M. Dolfin avait parlé avec une exaltation croissante, en promenant ses regards autour de lui ; enfin il les arrêta sur moi et se tut ; il m’observait avec inquiétude, il avait grand’peur de me sembler ridicule.
« Vous n’attendez pas, lui dis-je, qu’une femme ait une opinion sur de pareilles matières. Je rapporterai fidèlement notre entretien à Mme d’Estrel. Je crains seulement qu’elle ne se rende pas.

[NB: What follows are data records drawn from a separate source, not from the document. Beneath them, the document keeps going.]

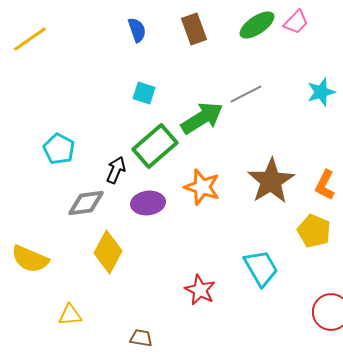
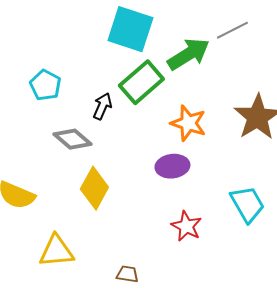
cyan square: (144, 93) -> (130, 29), size x2.0
gray diamond: (86, 203) -> (72, 139), turned 48
purple ellipse: (148, 203) -> (172, 166), moved
yellow triangle: (70, 315) -> (56, 251), size x1.5

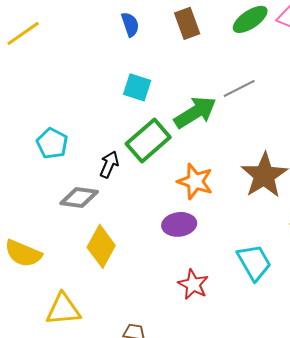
cyan square: (130, 29) -> (137, 87), size x0.6
gray diamond: (72, 139) -> (79, 197), turned -33

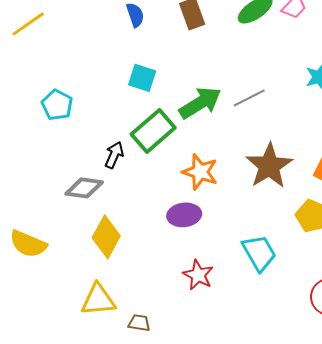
gray line: (239, 88) -> (249, 98), moved
cyan pentagon: (52, 143) -> (57, 105), moved
yellow triangle: (63, 309) -> (98, 300), moved

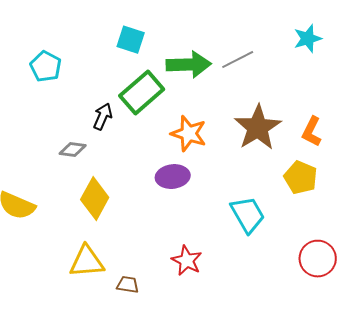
green arrow: (200, 103) -> (189, 65), turned 30
gray diamond: (84, 188) -> (73, 150), size x0.7
red star: (198, 275) -> (187, 261), moved

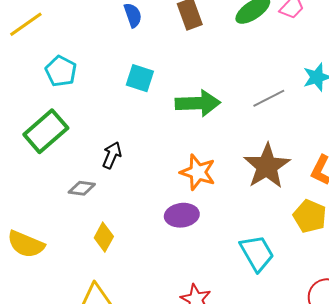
gray line: (238, 60) -> (269, 98), moved
cyan pentagon: (46, 67) -> (61, 71), moved
green rectangle: (142, 93) -> (46, 131), moved
yellow diamond: (95, 199) -> (104, 237), size x0.7

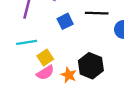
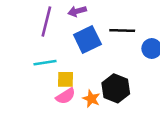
blue square: (65, 21) -> (87, 40), size x1.5
yellow square: (45, 57) -> (66, 79), turned 35

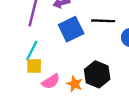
cyan line: (45, 63) -> (32, 51), turned -54
yellow square: (66, 79) -> (34, 66), moved

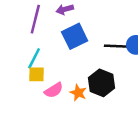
black line: (103, 21) -> (116, 46), moved

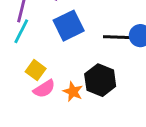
cyan line: (34, 58) -> (21, 31), moved
yellow square: (37, 74) -> (36, 70), moved, turned 35

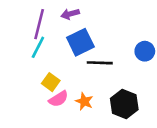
black line: (117, 37) -> (100, 63), moved
black hexagon: (100, 80) -> (124, 104), moved

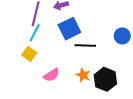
yellow square: (51, 82) -> (29, 54), moved
orange star: (84, 101) -> (83, 75), moved

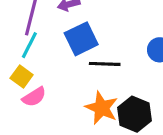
pink semicircle: (51, 75) -> (34, 97), moved
orange star: (83, 75) -> (102, 108), size x1.5

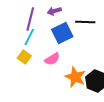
black line: (105, 64) -> (85, 22), moved
pink semicircle: (34, 97) -> (52, 59), moved

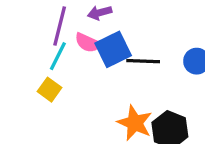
black line: (85, 22) -> (143, 61), moved
pink semicircle: (52, 59) -> (88, 43), moved, turned 56

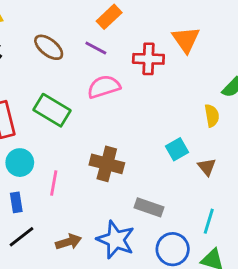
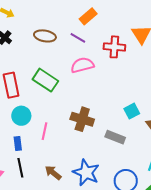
brown ellipse: (49, 47) -> (45, 36), turned -30
gray rectangle: (149, 207) -> (115, 137), moved
black line: (21, 237) -> (20, 168), turned -66
brown arrow: (68, 242) -> (53, 173), turned -126

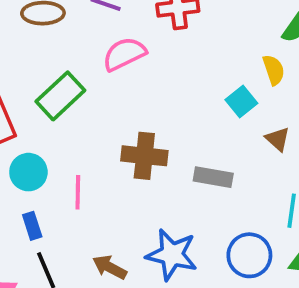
green rectangle: (45, 80) -> (60, 96), turned -65
cyan square: (132, 111) -> (241, 101), moved

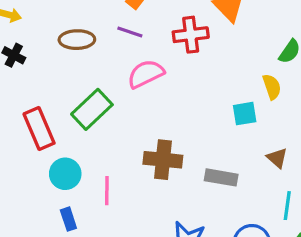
cyan square: (241, 101) -> (245, 114), turned 30
brown triangle: (278, 139) -> (277, 158), moved

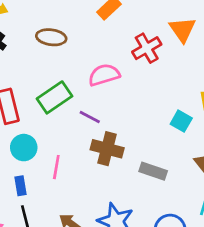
purple line: (130, 32) -> (90, 117), moved
red cross: (191, 35) -> (147, 48), turned -32
cyan square: (245, 114) -> (181, 121), turned 30

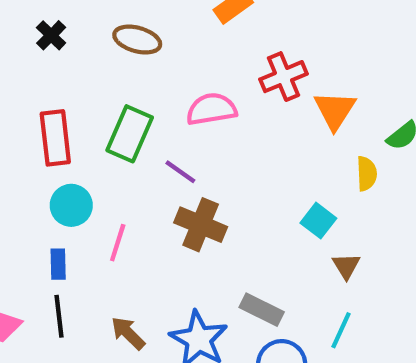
orange triangle: (182, 30) -> (335, 110), moved
green rectangle: (54, 97) -> (130, 134), turned -40
cyan square: (181, 121) -> (318, 221), moved
gray rectangle: (153, 171) -> (262, 310), moved

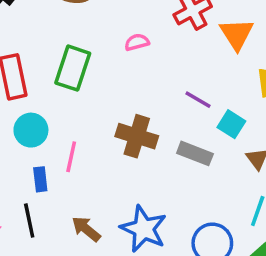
pink semicircle: (211, 109) -> (137, 42), size x0.6
purple line: (180, 172) -> (198, 100), moved
blue rectangle: (58, 264) -> (40, 179), moved
gray rectangle: (262, 310) -> (195, 153), moved

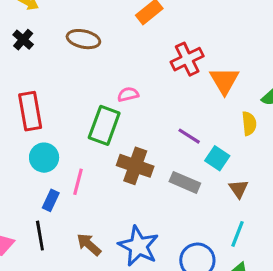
pink semicircle: (137, 42) -> (128, 94), moved
green rectangle: (73, 68) -> (104, 125), moved
blue rectangle: (40, 179) -> (51, 200), turned 30

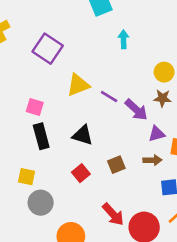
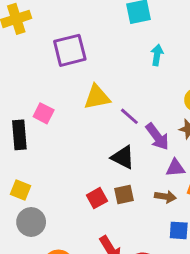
purple square: (48, 49) -> (70, 50), turned 32
black triangle: (83, 135) -> (123, 157), moved
black rectangle: (41, 136) -> (19, 135), moved
red square: (81, 173) -> (97, 198), moved

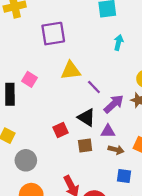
purple arrow: (157, 137) -> (114, 104), turned -100
purple triangle: (175, 168) -> (108, 131), moved
red square: (97, 198) -> (61, 130), moved
gray circle: (31, 222) -> (26, 160), moved

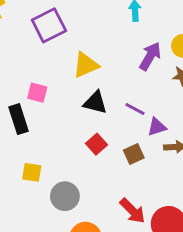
purple line: (94, 87) -> (135, 109), moved
purple arrow: (114, 104) -> (150, 56), moved
black triangle: (86, 117) -> (95, 103), moved

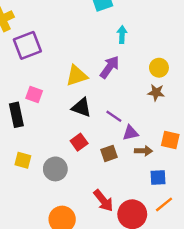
purple square: (49, 25) -> (27, 45), moved
purple arrow: (150, 56) -> (110, 67), moved
gray circle: (65, 196) -> (55, 169), moved

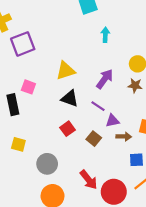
purple arrow: (110, 67) -> (105, 79), moved
brown square: (109, 153) -> (94, 139), turned -32
gray circle: (55, 169) -> (47, 164), moved

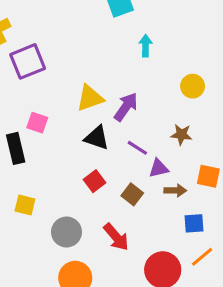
purple arrow: (105, 79) -> (126, 107), moved
brown star: (135, 85) -> (181, 135), moved
red arrow: (89, 180) -> (116, 237), moved

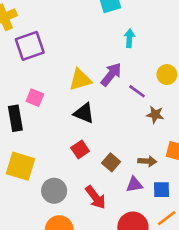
purple arrow: (126, 107) -> (111, 74), moved
purple line: (137, 148) -> (137, 91), moved
purple triangle: (159, 168) -> (134, 184), moved
yellow square: (25, 205) -> (20, 166), size x1.6

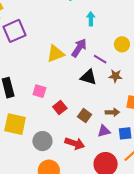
pink square: (35, 98) -> (39, 91), moved
black triangle: (84, 113) -> (88, 77), moved
red arrow: (95, 197) -> (75, 143), turned -30

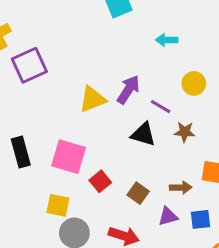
cyan arrow: (91, 19) -> (167, 40), moved, turned -88
pink square: (39, 91) -> (69, 157), size x1.6
yellow square: (15, 124) -> (58, 205), moved, size x0.7

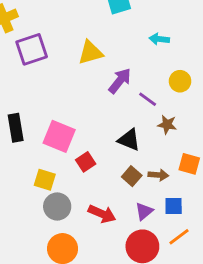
yellow triangle: (92, 99) -> (91, 53), moved
black triangle: (143, 134) -> (129, 140), moved
brown square: (138, 193) -> (132, 176), moved
purple triangle: (168, 216) -> (144, 211), moved, turned -30

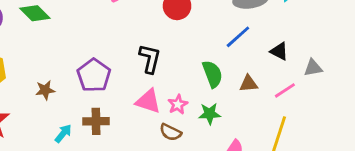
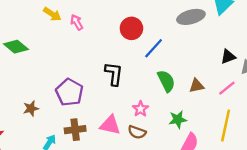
blue line: (238, 37) -> (154, 48), moved
black triangle: (279, 51) -> (228, 57), moved, turned -42
pink triangle: (148, 101) -> (110, 125), moved
green star: (210, 114) -> (178, 119), moved

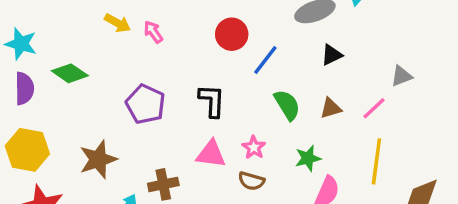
black triangle: (228, 57) -> (332, 55), moved
purple pentagon: (69, 92) -> (145, 104), moved
brown star: (31, 108) -> (98, 159), size x1.6
pink triangle: (110, 125) -> (211, 154), moved

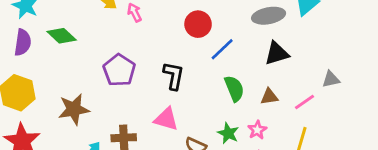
black triangle: (332, 55) -> (277, 53), size x1.4
pink star: (254, 147) -> (257, 130), moved
green star: (308, 158) -> (228, 133), moved, turned 30

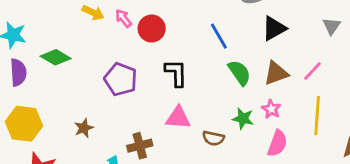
red circle: (198, 24) -> (152, 28), moved
blue line: (222, 49) -> (219, 36), turned -64
gray triangle: (331, 79) -> (332, 26), moved, turned -30
brown triangle: (269, 97) -> (276, 73), size x1.4
brown star: (74, 109) -> (84, 128), size x0.6

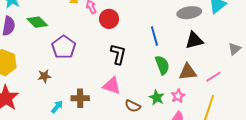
purple pentagon: (121, 79) -> (64, 47), moved

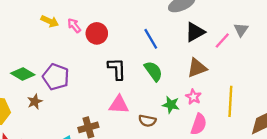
green diamond: (37, 22) -> (23, 74), moved
green semicircle: (162, 65) -> (153, 71), moved
brown star: (44, 76) -> (35, 102), moved
pink line: (213, 77) -> (222, 40), moved

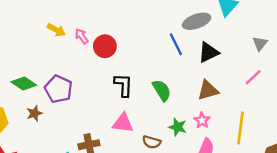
gray triangle: (241, 30) -> (260, 44), moved
blue line: (151, 39) -> (176, 44), moved
pink line: (222, 40) -> (253, 77), moved

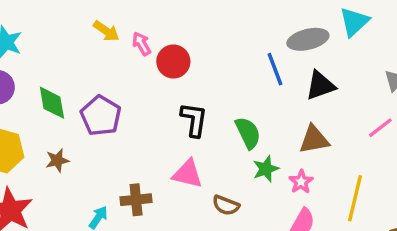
green diamond: (24, 83) -> (52, 103), turned 40
brown star: (34, 113) -> (57, 160), moved
green star: (178, 127) -> (266, 169), moved, turned 30

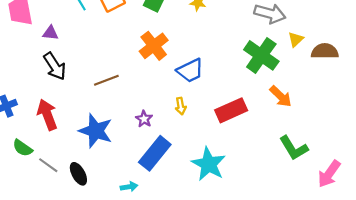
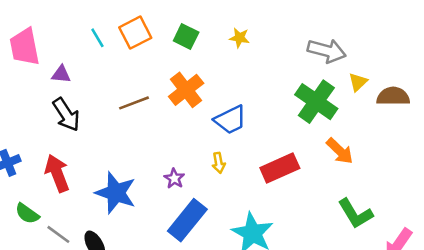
brown line: (106, 80) -> (134, 103), moved

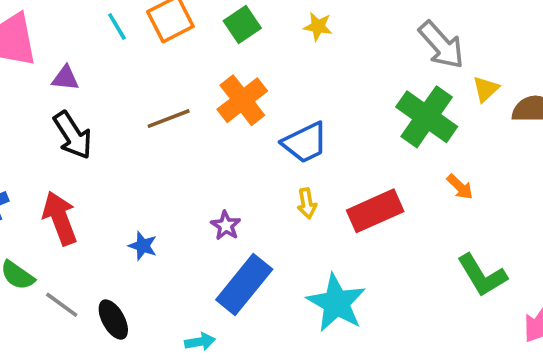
green square: (186, 36) -> (242, 25), turned 30
gray arrow: (327, 51) -> (441, 45), turned 33
orange arrow: (340, 151) -> (460, 187), size x0.7
yellow arrow: (219, 163) -> (307, 203), moved
blue star: (116, 193) -> (143, 246), size x0.5

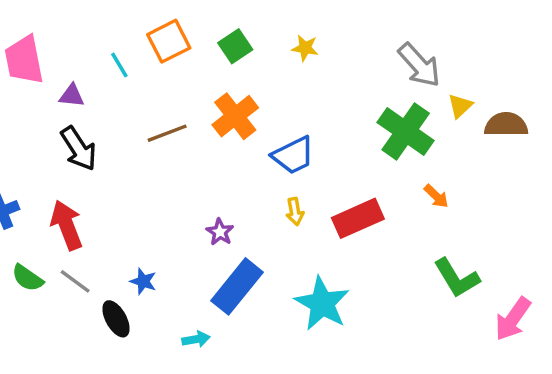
cyan line: (117, 26) -> (119, 65), moved
blue star: (143, 246) -> (143, 281), moved
gray line: (62, 305) -> (75, 281), moved

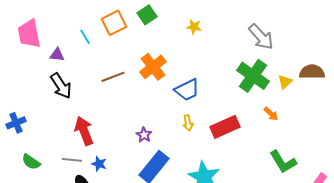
green square: (235, 46) -> (147, 15), moved
yellow triangle: (460, 106) -> (285, 82), moved
red arrow: (67, 225) -> (84, 131), moved
gray line: (75, 281) -> (72, 160), moved, turned -30

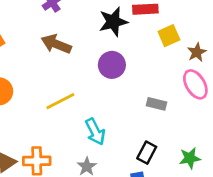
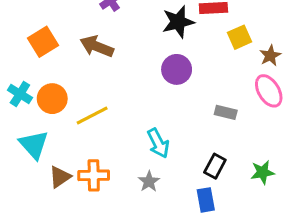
brown arrow: (56, 44) -> (97, 46), moved
yellow line: (60, 101) -> (92, 115), moved

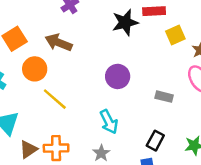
purple circle: (177, 69) -> (118, 76), moved
orange circle: (52, 99) -> (35, 69), moved
yellow line: (92, 115) -> (55, 99), turned 68

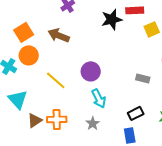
orange circle: (35, 69) -> (29, 55), moved
purple circle: (118, 76) -> (91, 71), moved
black rectangle: (155, 141) -> (136, 113), turned 35

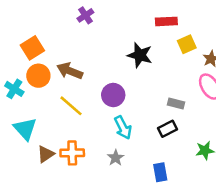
black star: (112, 19) -> (140, 55), moved, turned 30
brown arrow: (59, 35) -> (70, 71), moved
black rectangle: (136, 113) -> (168, 129), moved

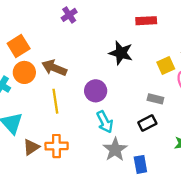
yellow square: (187, 44) -> (166, 66), moved
yellow line: (71, 106) -> (55, 101), turned 40
gray star: (116, 158) -> (115, 149), moved, size x1.5

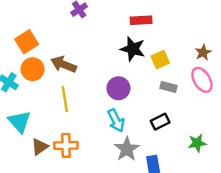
red rectangle: (146, 21) -> (141, 20), moved
yellow square: (166, 66) -> (160, 60), moved
purple circle: (96, 91) -> (118, 88), moved
gray rectangle: (155, 99) -> (169, 87), moved

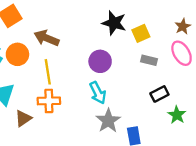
orange circle: (33, 69) -> (17, 54), moved
black rectangle: (160, 122) -> (159, 94), moved
green star: (197, 143) -> (177, 115), turned -30
orange cross: (66, 145) -> (49, 101), moved

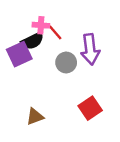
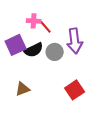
black semicircle: (32, 41) -> (34, 50), moved
brown triangle: (35, 117) -> (23, 89), moved

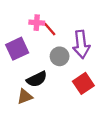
black semicircle: (34, 50) -> (37, 79), moved
red square: (75, 90) -> (83, 83), moved

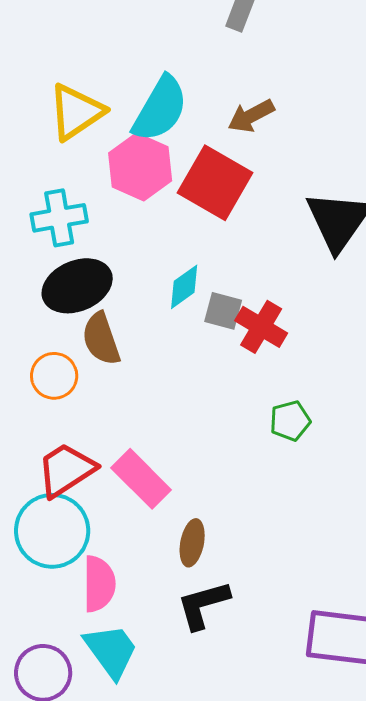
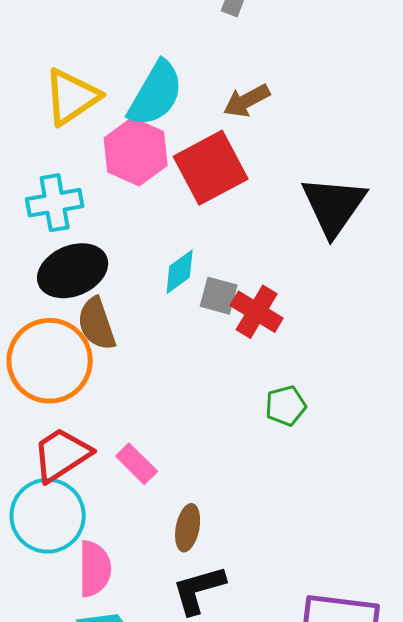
red square: (215, 183) -> (211, 168), turned 32
orange circle: (54, 376) -> (50, 361), size x1.8
pink rectangle: (141, 479) -> (137, 464), size x0.7

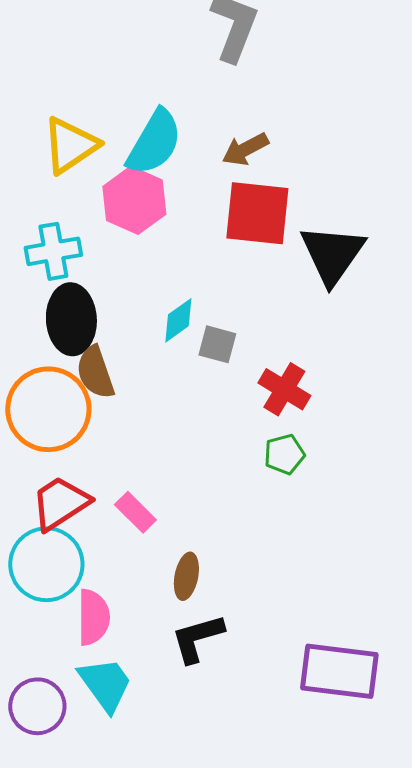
red square: (211, 168) -> (257, 213), moved, turned 34
black ellipse: (73, 271) -> (71, 319), turned -70
red cross: (257, 312) -> (284, 389), moved

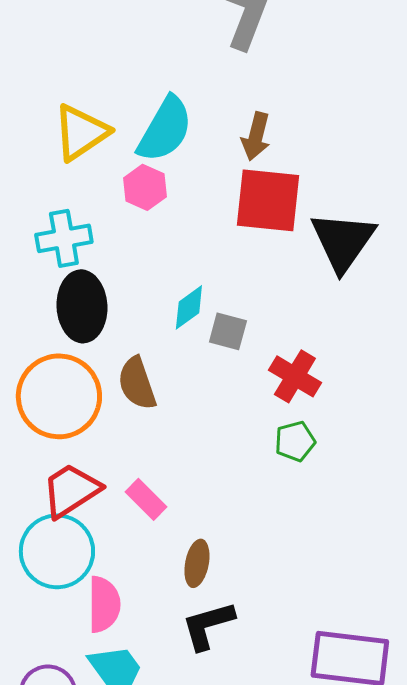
brown arrow: (245, 149) -> (256, 136), turned -48
pink hexagon: (134, 200) -> (145, 187), size x0.7
brown semicircle: (95, 372) -> (137, 383), moved

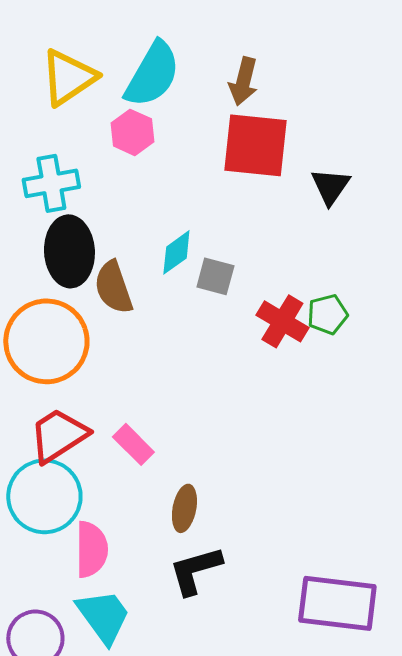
black triangle: (343, 241) -> (330, 186), size x0.6
brown semicircle: (137, 383) -> (113, 287), moved
green pentagon: (295, 441) -> (327, 314), moved

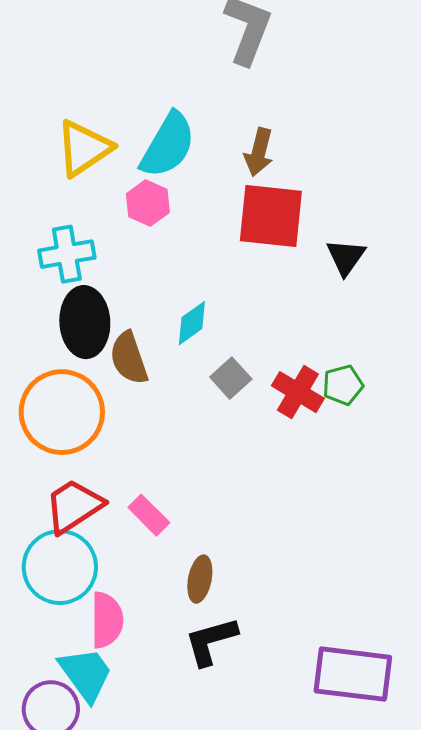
gray square: (215, 276) -> (231, 378), moved, turned 33
cyan trapezoid: (103, 616) -> (86, 674), moved

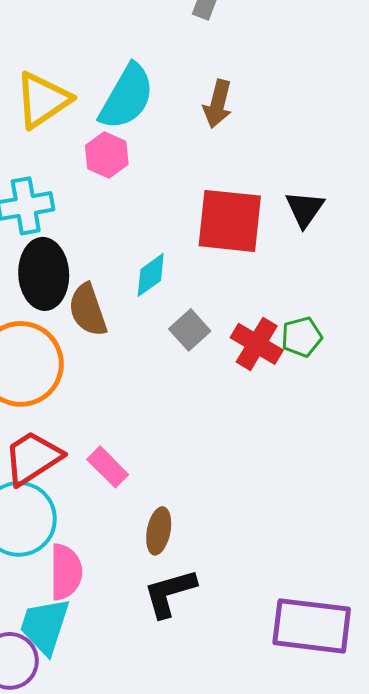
red square: (271, 216) -> (230, 221), moved
cyan trapezoid: (86, 674) -> (45, 626), turned -126

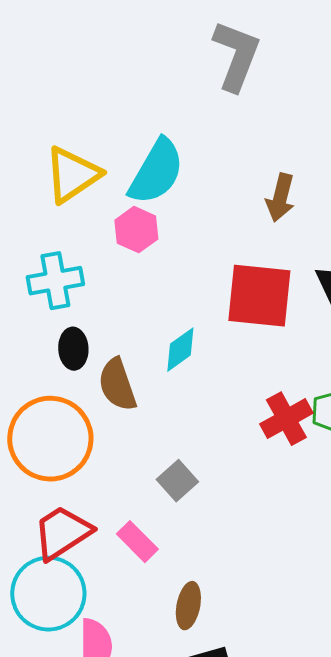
brown arrow: (218, 104) -> (280, 198), moved
black ellipse: (44, 274) -> (73, 349), size x0.6
gray square: (190, 330) -> (177, 481), moved
red cross: (257, 344) -> (286, 419), turned 30

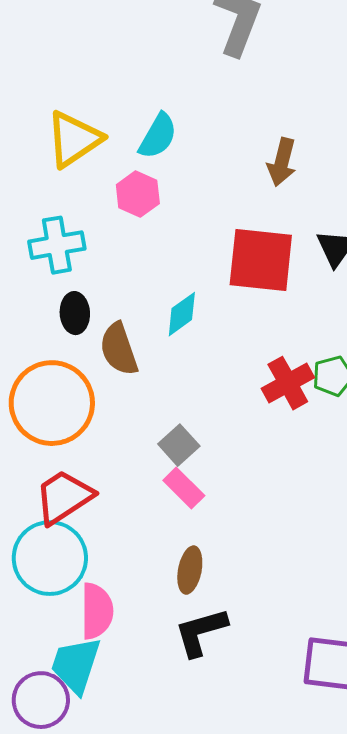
cyan semicircle: (156, 172) -> (158, 136), size x0.7
pink rectangle: (137, 542) -> (184, 488), moved

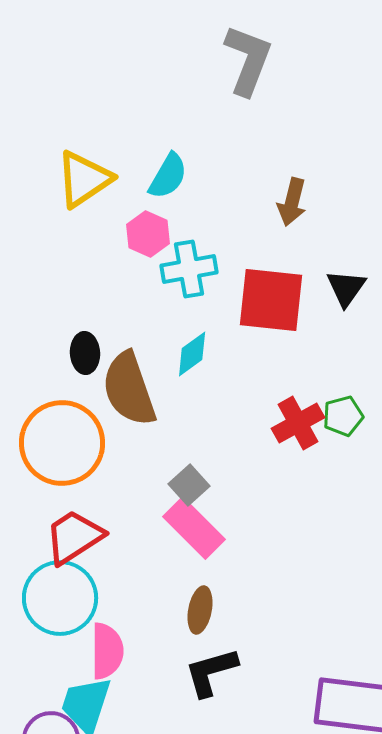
cyan cross: (57, 245) -> (189, 269), moved
brown semicircle: (119, 349) -> (129, 389), size x1.4
pink rectangle: (184, 488) -> (194, 528), size x1.5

Elle répondra peut-être que rien ne vous oblige à vous jeter dans un cloître, que restant dans le monde vous y pouvez mener une vie conforme à vos principes, que la Trappe est un asile ouvert aux dégoûts et aux remords, qu’il n’est rien dans votre passé dont vous ayez à rougir. Que sais-je encore ? Ne peut-on vivre dans le monde sans être du monde ? Pourquoi fuir la lumière du jour et le commerce des hommes ? De quoi avez-vous peur ? »
Il changea de visage et me dit d’une voix émue :
« C’est de moi que j’ai peur, madame, et puisqu’il faut vous faire des aveux que je ne fis jamais à personne, ce que je vais chercher à la Trappe, c’est un lieu de sûreté pour ma foi. Oui, je tremble pour elle, car il y a en moi deux hommes, deux âmes, deux esprits… Hélas ! il se livre dans ma conscience des combats à outrance qui m’épouvantent. Pourquoi faut-il donc que j’unisse à mes aspirations héroïques une imagination trop tendre que le beau ravit et qui caresse des folies ? Raisonneur intraitable que le chant d’un oiseau fait pâmer, portant dans mon sein le germe de toutes les fortes vertus et de toutes les faiblesses, avide de souffrir, avide de jouir, et mêlant, je ne sais comment, à la rigidité d’un Brutus chrétien les larmes faciles d’une femmelette… Oh ! le bizarre assemblage que je suis !… »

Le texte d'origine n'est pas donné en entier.